Dal Pci alla guida della Camera, al Ministero dell’Interno, al Quirinale: una lunga vita da uomo di partito a uomo delle istituzioni.

“Napolitano, pur appartenendo a una parte politica, è stato un uomo delle istituzioni dello Stato democratico, un impeccabile presidente della Camera tra il ‘92 e il ‘94 in una fase tra le più difficili della storia della Repubblica, ministro dell’Interno tra il ‘96 e il ‘98 e Presidente della Repubblica tra il 2006 e il 2015, gli anni della grande crisi finanziaria e politica. Napolitano al Quirinale ha mostrato riserve di energie e determinazione che gli permisero di affrontare per esempio il passaggio del 2011, quando l'intreccio tra la crisi finanziaria e collasso politico sembrava condurre l'Italia al fallimento e ebbe la forza di rimettere sui binari il Paese anche se non mancarono critiche e invettive per le scelte che fece per salvare il Paese”.

Il rapporto con Silvio Berlusconi è stato, però, controverso: e non manca chi lo ha accusato di eccessivo interventismo.

“Si è sempre mosso nel quadro dei limiti previsti dalla Costituzione, senza forzature. Ma è evidente che di fronte alla inconsistenza del mondo politico ad affrontare la crisi, la Presidenza della Repubblica assunse il carattere che alcuni studiosi hanno poi riassunto della formula del motore di riserva della democrazia italiana e quindi fu chiamato a svolgere questo ruolo in presenza di un decadimento della capacità dei partiti politici di assumersi responsabilità e di mettere fine a una selvaggia contrapposizione tra gli schieramenti”.

La rielezione fu contrassegnata da un severo monito ai partiti.

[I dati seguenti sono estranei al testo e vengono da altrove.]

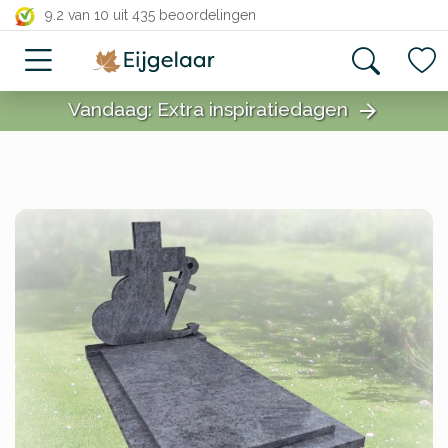
close
9.2 van 10
uit 435 beoordelingen
Vandaag: Extra inspiratiedagen
arrow_forward
close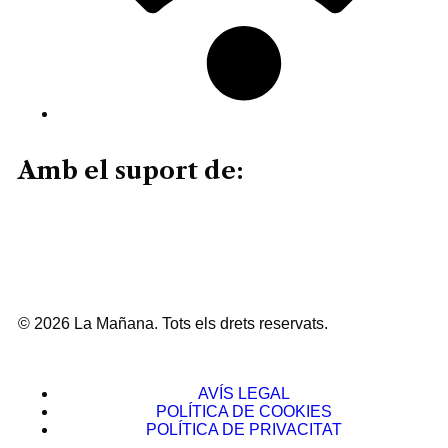
Amb el suport de:
© 2026 La Mañana. Tots els drets reservats.
AVÍS LEGAL
POLÍTICA DE COOKIES
POLÍTICA DE PRIVACITAT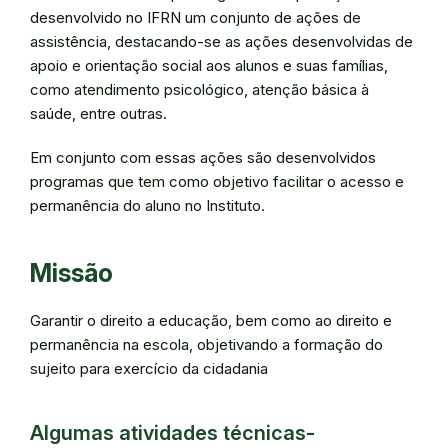
desenvolvido no IFRN um conjunto de ações de
assistência, destacando-se as ações desenvolvidas de
apoio e orientação social aos alunos e suas famílias,
como atendimento psicológico, atenção básica à
saúde, entre outras.
Em conjunto com essas ações são desenvolvidos
programas que tem como objetivo facilitar o acesso e
permanência do aluno no Instituto.
Missão
Garantir o direito a educação, bem como ao direito e
permanência na escola, objetivando a formação do
sujeito para exercício da cidadania
Algumas atividades técnicas-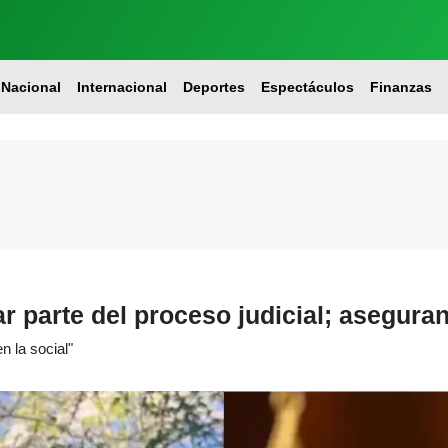
Nacional
Internacional
Deportes
Espectáculos
Finanzas
 parte del proceso judicial; aseguran
n la social"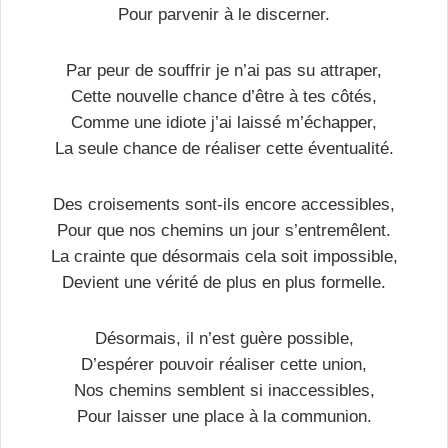
Pour parvenir à le discerner.
Par peur de souffrir je n’ai pas su attraper,
Cette nouvelle chance d’être à tes côtés,
Comme une idiote j’ai laissé m’échapper,
La seule chance de réaliser cette éventualité.
Des croisements sont-ils encore accessibles,
Pour que nos chemins un jour s’entremêlent.
La crainte que désormais cela soit impossible,
Devient une vérité de plus en plus formelle.
Désormais, il n’est guère possible,
D’espérer pouvoir réaliser cette union,
Nos chemins semblent si inaccessibles,
Pour laisser une place à la communion.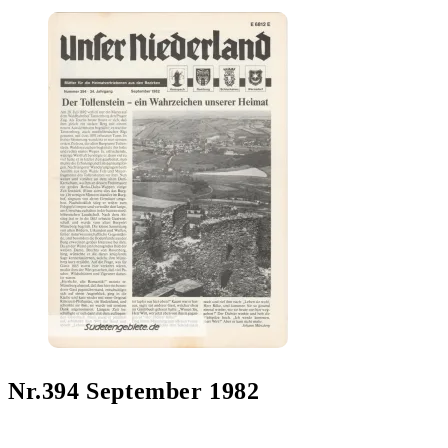
Nr.394 September 1982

“Giorgio Napolitano chiese a più riprese alle forze politiche esplicitamente in Parlamento e nei contatti con i dirigenti politici di realizzare le riforme economiche e istituzionali tra le quali anche la riforma della giustizia indispensabili per il Paese. Ma fu un tentativo vano perché la rissosità tra i partiti fu tale da impedire che in questa direzione si operasse E questo fu motivo anche negli anni successivi di un forte rammarico”.

Un’ultima nota più personale. Chi era Giorgio Napolitano per lei?

“Io ho sempre guardato a Giorgio come un punto di riferimento della mia vita politica e abbiamo avuto anche una continuità di rapporti politici, culturali, umani. Lo accompagnavo nelle sue passeggiate a Villa Borghese quando finalmente poteva avere un po’ di libertà di libertà dagli impegni serrati e stringenti del suo lavoro al Quirinale. Abbiamo sempre affrontato e discusso di tutto in un rapporto molto profondo e umano. Giorgio era una persona anche molto simpatica pur essendo un politico classico. Era un uomo, tra l’altro, con cui si poteva parlare di tutto: si poteva parlare di cinema, a cui era molto interessato, si poteva parlare di poesia, era un grande amante della poesia, soprattutto di Montale. Ho visto con lui addirittura la partita che segnò la vittoria dello scudetto del Napoli nel 1987, Napoli Fiorentina, uno a uno”.